• _Problem requirements_:
Go to the line with "19:04 31-07-2026" in the records below, then output it and each following line exactly, up to and including the line with "Tür- & Fensterbauer". Skip pictures and add nothing.

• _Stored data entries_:
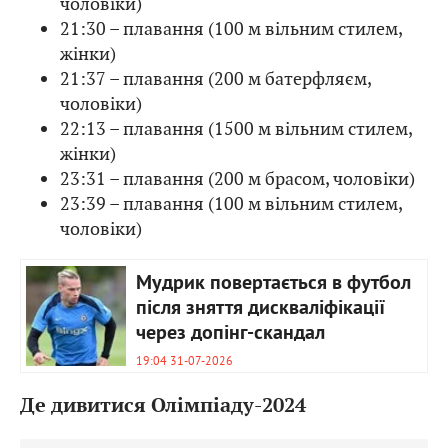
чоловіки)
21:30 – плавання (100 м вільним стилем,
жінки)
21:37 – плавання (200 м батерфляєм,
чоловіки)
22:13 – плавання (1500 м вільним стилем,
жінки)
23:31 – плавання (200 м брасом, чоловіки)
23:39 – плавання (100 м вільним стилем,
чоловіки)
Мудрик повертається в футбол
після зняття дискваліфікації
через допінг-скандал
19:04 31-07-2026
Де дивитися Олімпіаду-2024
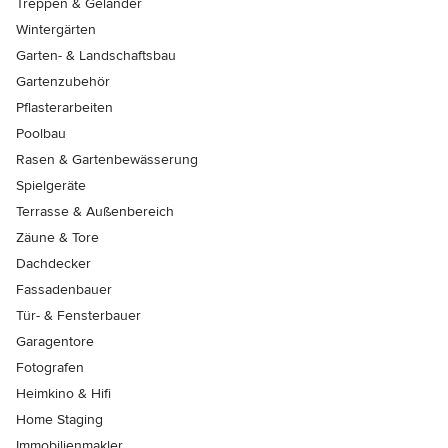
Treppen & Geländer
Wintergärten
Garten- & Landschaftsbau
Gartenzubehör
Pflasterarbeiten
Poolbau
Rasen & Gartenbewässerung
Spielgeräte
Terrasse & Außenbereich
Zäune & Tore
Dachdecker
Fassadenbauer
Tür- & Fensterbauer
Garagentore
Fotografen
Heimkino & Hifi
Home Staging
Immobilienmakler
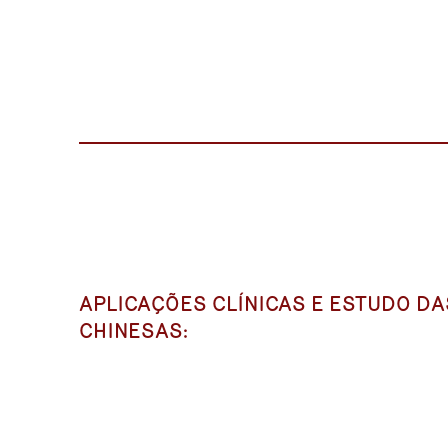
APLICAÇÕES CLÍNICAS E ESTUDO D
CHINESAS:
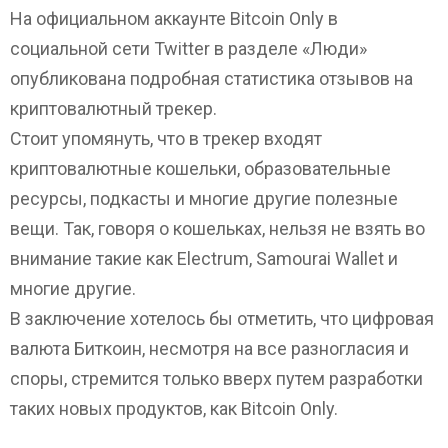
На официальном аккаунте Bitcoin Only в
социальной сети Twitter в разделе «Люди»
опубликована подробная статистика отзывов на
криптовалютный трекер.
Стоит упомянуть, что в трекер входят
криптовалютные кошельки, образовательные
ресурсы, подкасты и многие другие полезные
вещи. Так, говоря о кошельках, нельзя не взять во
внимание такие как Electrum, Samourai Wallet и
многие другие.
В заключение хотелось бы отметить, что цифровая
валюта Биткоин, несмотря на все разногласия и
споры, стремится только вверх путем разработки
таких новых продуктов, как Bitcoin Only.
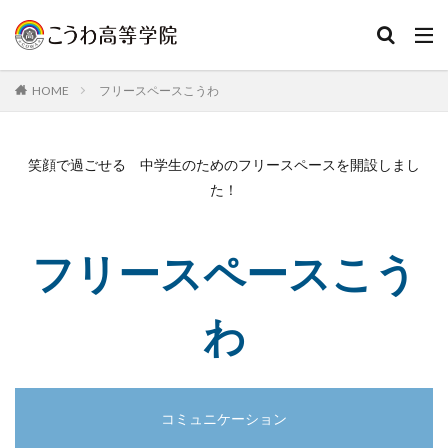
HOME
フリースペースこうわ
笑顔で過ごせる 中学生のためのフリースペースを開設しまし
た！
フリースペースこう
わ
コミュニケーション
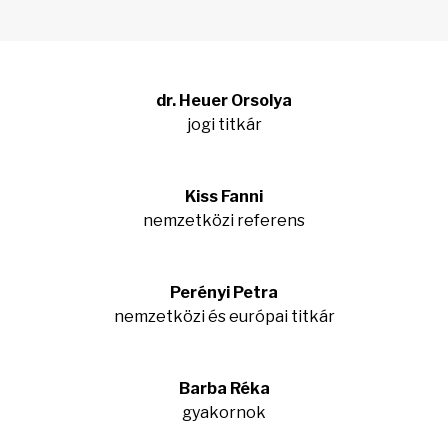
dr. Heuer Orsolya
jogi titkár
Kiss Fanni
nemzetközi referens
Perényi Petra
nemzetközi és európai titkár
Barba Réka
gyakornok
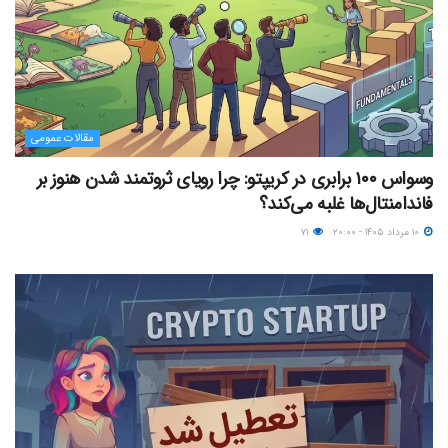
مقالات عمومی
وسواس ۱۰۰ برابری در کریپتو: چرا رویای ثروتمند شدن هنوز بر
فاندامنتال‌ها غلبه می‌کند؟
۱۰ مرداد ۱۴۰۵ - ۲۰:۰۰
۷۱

==

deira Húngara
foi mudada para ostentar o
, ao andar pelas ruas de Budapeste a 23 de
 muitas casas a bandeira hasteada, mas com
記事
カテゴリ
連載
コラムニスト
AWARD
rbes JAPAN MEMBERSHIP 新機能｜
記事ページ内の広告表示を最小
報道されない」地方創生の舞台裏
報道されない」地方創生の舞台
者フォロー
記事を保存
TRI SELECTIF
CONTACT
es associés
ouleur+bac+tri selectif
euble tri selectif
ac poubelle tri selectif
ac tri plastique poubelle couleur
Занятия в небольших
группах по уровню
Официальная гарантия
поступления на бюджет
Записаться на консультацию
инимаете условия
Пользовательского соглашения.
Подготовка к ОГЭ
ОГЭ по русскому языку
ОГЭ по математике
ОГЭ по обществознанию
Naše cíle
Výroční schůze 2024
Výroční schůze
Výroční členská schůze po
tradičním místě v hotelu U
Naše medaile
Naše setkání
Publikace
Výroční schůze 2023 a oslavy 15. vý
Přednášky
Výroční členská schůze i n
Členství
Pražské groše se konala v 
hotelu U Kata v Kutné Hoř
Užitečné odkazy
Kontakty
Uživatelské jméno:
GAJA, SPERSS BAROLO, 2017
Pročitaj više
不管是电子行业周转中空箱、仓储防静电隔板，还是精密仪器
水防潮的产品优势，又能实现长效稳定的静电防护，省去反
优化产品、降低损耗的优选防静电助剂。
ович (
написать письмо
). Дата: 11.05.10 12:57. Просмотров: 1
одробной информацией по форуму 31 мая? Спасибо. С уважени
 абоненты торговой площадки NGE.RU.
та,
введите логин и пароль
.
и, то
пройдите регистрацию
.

--

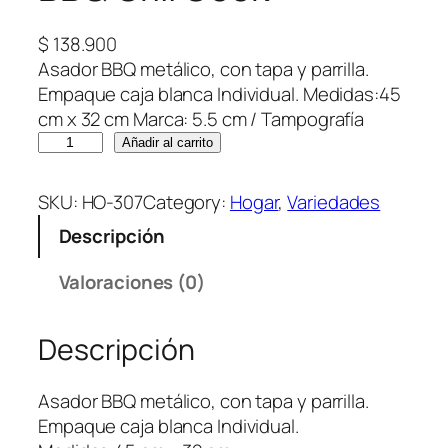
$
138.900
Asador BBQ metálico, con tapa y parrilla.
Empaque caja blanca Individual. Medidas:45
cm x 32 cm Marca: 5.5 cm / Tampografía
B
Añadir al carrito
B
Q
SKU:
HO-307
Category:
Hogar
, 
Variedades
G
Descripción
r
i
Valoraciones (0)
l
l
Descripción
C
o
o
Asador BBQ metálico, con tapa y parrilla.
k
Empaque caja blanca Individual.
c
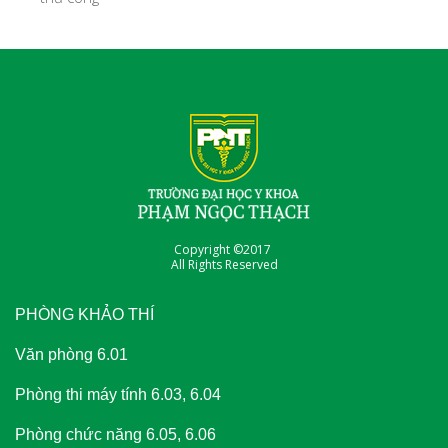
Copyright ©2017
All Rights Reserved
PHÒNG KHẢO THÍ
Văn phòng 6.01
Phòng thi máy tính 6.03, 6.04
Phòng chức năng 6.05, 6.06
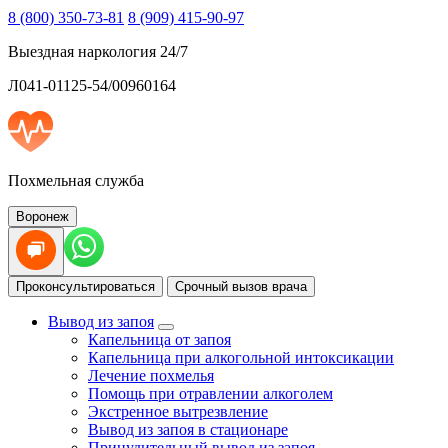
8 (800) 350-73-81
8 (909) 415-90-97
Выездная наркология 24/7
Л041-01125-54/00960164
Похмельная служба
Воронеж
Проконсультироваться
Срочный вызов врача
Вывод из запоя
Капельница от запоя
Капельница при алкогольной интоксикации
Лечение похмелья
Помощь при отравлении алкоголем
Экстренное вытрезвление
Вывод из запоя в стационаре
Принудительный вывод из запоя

• _Exercise result_:
19:04 31-07-2026
Де дивитися Олімпіаду-2024
Treppen & Geländer
Wintergärten
Garten- & Landschaftsbau
Gartenzubehör
Pflasterarbeiten
Poolbau
Rasen & Gartenbewässerung
Spielgeräte
Terrasse & Außenbereich
Zäune & Tore
Dachdecker
Fassadenbauer
Tür- & Fensterbauer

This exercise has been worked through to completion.